(1.) PETITIONER -Road Transport Corporation, aggrieved by the order dt. 22/2/2010 -Annex. A. of the Controlling Authority, 2nd Respondent, unsuccessfully challenged the order in an appeal to the 1st Respondent, Appellate Authority, who by order dt. 28/12/2010 -Annex. C, dismissed the appeal. Hence this writ petition.

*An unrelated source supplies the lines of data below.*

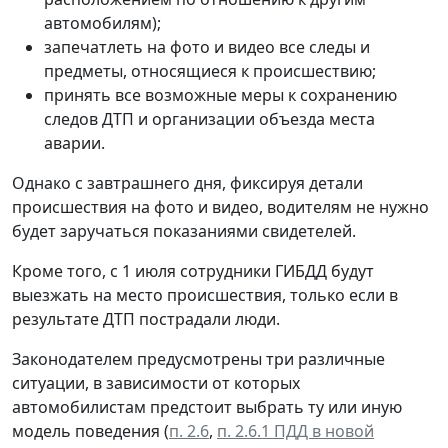
автомобилям);
запечатлеть на фото и видео все следы и
предметы, относящиеся к происшествию;
принять все возможные меры к сохранению
следов ДТП и организации объезда места
аварии.
Однако с завтрашнего дня, фиксируя детали
происшествия на фото и видео, водителям не нужно
будет заручаться показаниями свидетелей.
Кроме того, с 1 июля сотрудники ГИБДД будут
выезжать на место происшествия, только если в
результате ДТП пострадали люди.
Законодателем предусмотрены три различные
ситуации, в зависимости от которых
автомобилистам предстоит выбрать ту или иную
модель поведения (
п. 2.6
,
п. 2.6.1 ПДД в новой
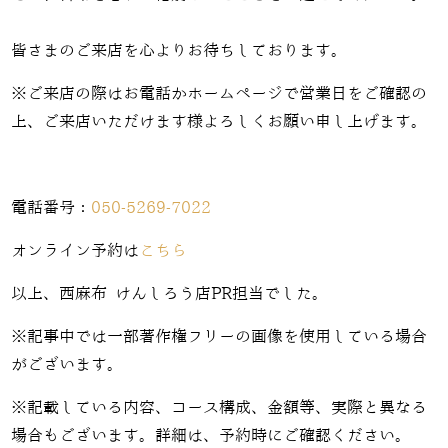
皆さまのご来店を心よりお待ちしております。
※ご来店の際はお電話かホームページで営業日をご確認の
上、ご来店いただけます様よろしくお願い申し上げます。
電話番号：
050-5269-7022
オンライン予約は
こちら
以上、西麻布 けんしろう店PR担当でした。
※記事中では一部著作権フリーの画像を使用している場合
がございます。
※記載している内容、コース構成、金額等、実際と異なる
場合もございます。詳細は、予約時にご確認ください。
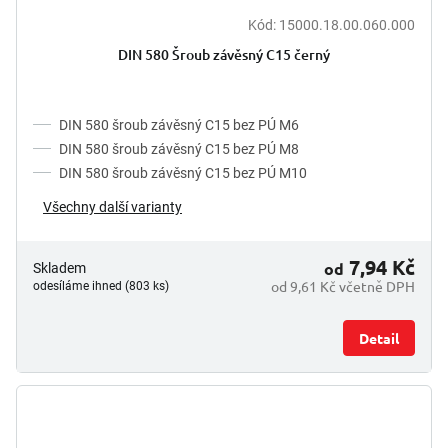
Kód:
15000.18.00.060.000
DIN 580 Šroub závěsný C15 černý
DIN 580 šroub závěsný C15 bez PÚ M6
DIN 580 šroub závěsný C15 bez PÚ M8
DIN 580 šroub závěsný C15 bez PÚ M10
Všechny další varianty
7,94 Kč
od
Skladem
od 9,61 Kč včetně DPH
odesíláme ihned (803 ks)
Detail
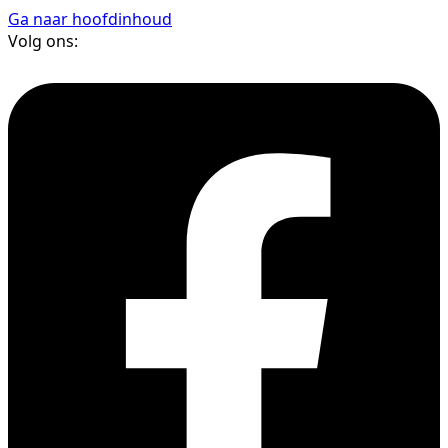
Ga naar hoofdinhoud
Volg ons:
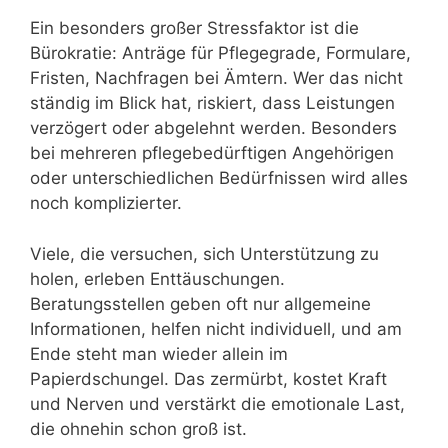
Ein besonders großer Stressfaktor ist die
Bürokratie: Anträge für Pflegegrade, Formulare,
Fristen, Nachfragen bei Ämtern. Wer das nicht
ständig im Blick hat, riskiert, dass Leistungen
verzögert oder abgelehnt werden. Besonders
bei mehreren pflegebedürftigen Angehörigen
oder unterschiedlichen Bedürfnissen wird alles
noch komplizierter.
Viele, die versuchen, sich Unterstützung zu
holen, erleben Enttäuschungen.
Beratungsstellen geben oft nur allgemeine
Informationen, helfen nicht individuell, und am
Ende steht man wieder allein im
Papierdschungel. Das zermürbt, kostet Kraft
und Nerven und verstärkt die emotionale Last,
die ohnehin schon groß ist.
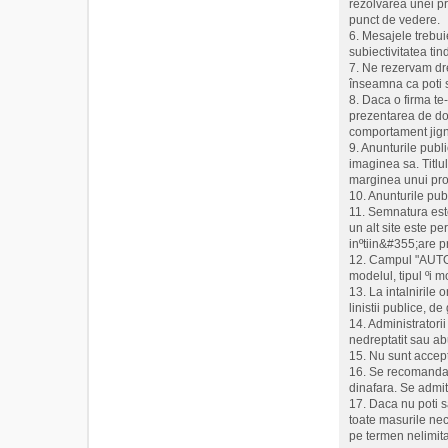
rezolvarea unei pro
punct de vedere.
6. Mesajele trebui
subiectivitatea ti
7. Ne rezervam dre
înseamna ca poti s
8. Daca o firma te
prezentarea de doc
comportament jigni
9. Anunturile publ
imaginea sa. Titlu
marginea unui prod
10. Anunturile pub
11. Semnatura este 
un alt site este p
inºtiin&#355;are p
12. Campul "AUTO" e
modelul, tipul ºi 
13. La intalnirile
linistii publice, d
14. Administratorii
nedreptatit sau abu
15. Nu sunt accept
16. Se recomanda m
dinafara. Se admit
17. Daca nu poti s
toate masurile nec
pe termen nelimita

(2.) THE 3rd Respondent, an employee of the Petitioner -Corporation, retired on 31/5/2007, whence gratuity was paid by a calculation in terms of the Karnataka State Road Transport Corporation Servants Gratuity Regulations, for short 'Regulation'. 3rd Respondent, not being satisfied with the said calculation, filed an application under Rule 10 of the Payment of Gratuity (Central) Rules, 1972, along with an application to condone the delay up to 13/3/2008 for re -determination of difference in gratuity. That application was opposed by filing statement of objections of the Respondent, interalia contending that the period from 15/1/1971 to 18/11/1976, while the Petitioner was on badli rolls, was disentitled to be treated as active service for calculating gratuity. In addition, it was contended that Rs. 9,854/ - was a statutory deduction by way of income tax on Rs. 3,61,463/ determined as Gratuity under the Regulations, which was remitted to the income tax authorities.
(3.) ALTHOUGH Smt. H.R. Renuka; learned Counsel for the Petitioner, contends that the period from 15/1/1971 to 18/11/1976, while the 3rd Respondent's name was found in the badli list, ought not to be reckoned as active service, 1 am afraid, is unacceptable. Petitioner, custodian of records relating to the employment particulars of the 3rd Respondent while on the badli rolls, ought to have produced that material, which, for reasons best known to the Petitioner, was not produced and therefore it is too farfetched to contend that it was for the 3rd Respondent to establish completion of 180/240 days of continuous service during the said period to reckon as active service for determining gratuity. So also, merely because no entries are forthcoming in Part -VI of the service register Ex. R4, by itself and nothing more, it cannot be assumed that the 3rd Respondent, while on the badli list, did not complete 180/240 days of continuous service. It is not disputed that in terms of the various settlements entered into between the Petitioner and the Trade union, employees borne on the badli list will have to be brought on time scale of pay, if completed 180 days of continuous service and on probation if completed 240 days of continuous service, provided there exists substantive vacancies in the posts. If the 3rd Respondent was brought on probation, and the service register Ex. R4, opened undoubtedly the service particulars of the 3rd Respondent for having completed 240 days of continuous service, during the badli period, ought to have been recorded in Part -VI.